▶ [Problem to work on]
Please transcribe the entries below exactly and leave out every picture.

▶ [Transcribed page contents]
-- -- --

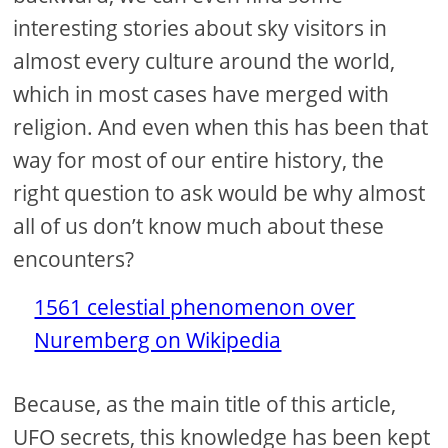
interesting stories about sky visitors in
almost every culture around the world,
which in most cases have merged with
religion. And even when this has been that
way for most of our entire history, the
right question to ask would be why almost
all of us don’t know much about these
encounters?
1561 celestial phenomenon over
Nuremberg on Wikipedia
Because, as the main title of this article,
UFO secrets, this knowledge has been kept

-- -- --

▶ [Response box]
interesting stories about sky visitors in
almost every culture around the world,
which in most cases have merged with
religion. And even when this has been that
way for most of our entire history, the
right question to ask would be why almost
all of us don’t know much about these
encounters?
1561 celestial phenomenon over
Nuremberg on Wikipedia
Because, as the main title of this article,
UFO secrets, this knowledge has been kept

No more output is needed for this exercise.